On Friday, June 24, Speaker of the House Paul Ryan announced a comprehensive tax reform agenda. The tax proposal—explained in a 35-page document on Ryan’s website—lacks sufficient detail for a full analysis, experts told CIO. But one change is overwhelmingly clear: The US tax system would shift from an income tax to a consumption tax. The impact on owners and managers would be profound, specialists agreed.

“The House Republican plan is rather revolutionary,” said Steven Rosenthal, a senior fellow at the nonpartisan Tax Policy Center. “It raises all sorts of questions of what it would mean to change to a consumption-based system.”

A consumption tax, he explained, would upend how businesses are taxed, putting the focus on purchases rather than income. For example, the plan would do away with depreciation—writing off capital over time—and allow companies to fully expense items in the year of purchase.

“Typically with a consumption tax, returns on capital are tax-free,” Rosenthal said. “The price of returns on capital being tax-free is that expenses on capital—that is interest expenses—are no longer deductible.”

Deductible interest factors hugely into the business models of many asset managers, particularly private equity and real estate firms. These firms, which rely heavily on debt financing, would face a “real penalty,” according to Jon Traub, a managing principal in Deloitte’s tax policy group. But as the loss of deductible interest is offset by the plan’s other changes, Traub said it is unclear how managers would react.

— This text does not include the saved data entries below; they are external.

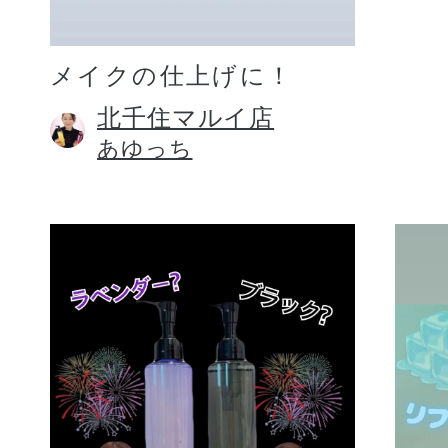
メイクの仕上げに！
北千住マルイ店
あゆっち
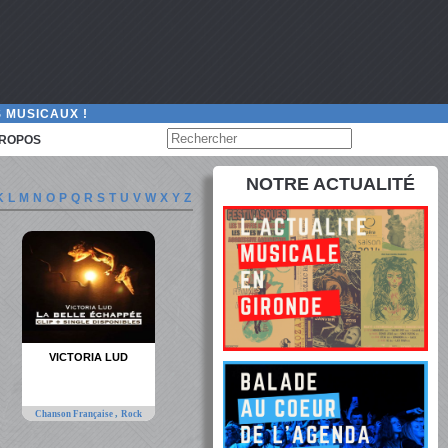
 MUSICAUX !
PROPOS
NOTRE ACTUALITÉ
K
L
M
N
O
P
Q
R
S
T
U
V
W
X
Y
Z
VICTORIA LUD
,
Chanson Française
Rock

“Some will say, ‘I really like the fact that I can fully expense what I’m buying the year I’m buying it,’” he said. “Others will say, ‘That’s great, but I’m really concerned about losing business interest deductibility.’”

The pros and cons, Traub explained, are difficult to weigh now without having more information on what this tax reform would actually look like.

“There are a lot of unanswered questions,” he stressed. “Anything we said at this point would be very speculative.”

While the effect on asset managers is unclear, asset owners would almost certainly suffer negative repercussions.

“Today, not-for-profits like endowments and institutions are simply exempt from taxation on investments,” Rosenthal said. “But if all corporations will be exempt from their capital returns, the nonprofits will lose that competitive advantage.”

But asset owners shouldn’t worry yet. For the proposal to become law, the Republican party would need an overwhelming win in November.

“For it to get through, there certainly has to be a strong Republican majority in the House and the Senate” and a win in the White House, Traub said. “There are things in there—the repeal of the estate tax for example—that make it hard to imagine Democrats allowing it to pass if they’re in the majority.”

Should Hillary Clinton win the election, Rosenthal agreed, there is “no scenario” under which the plan would go forward. Even if Trump triumphs, his campaign tax proposal—a more conventional plan—differs significantly from what the House Republicans are suggesting. But Rosenthal suggested Trump might reposition his stance closer to the Republican Party’s.

“According to press reports, Trump is reconsidering his tax plan now that he’s in the general election, just like he’s reconsidering how many Muslims he wants to ban from our country,” Rosenthal continued. “It could very well be that behind the scenes House Republicans are conferring with Trump and working to align themselves together.”

However the election turns out, the proposal in itself presents a huge break from the nation’s current tax system—and a step toward possible bipartisan reform.

“For years the Republicans have been pushing to lower the rate of tax on pass-through businesses, which also affects the rate on wealthy individuals—a sticking point with Democrats,” Traub said. “In this plan, the House Republicans have said they will provide a lower tax rate for small business income than for wage income. And that is something where Democrats could find common ground.”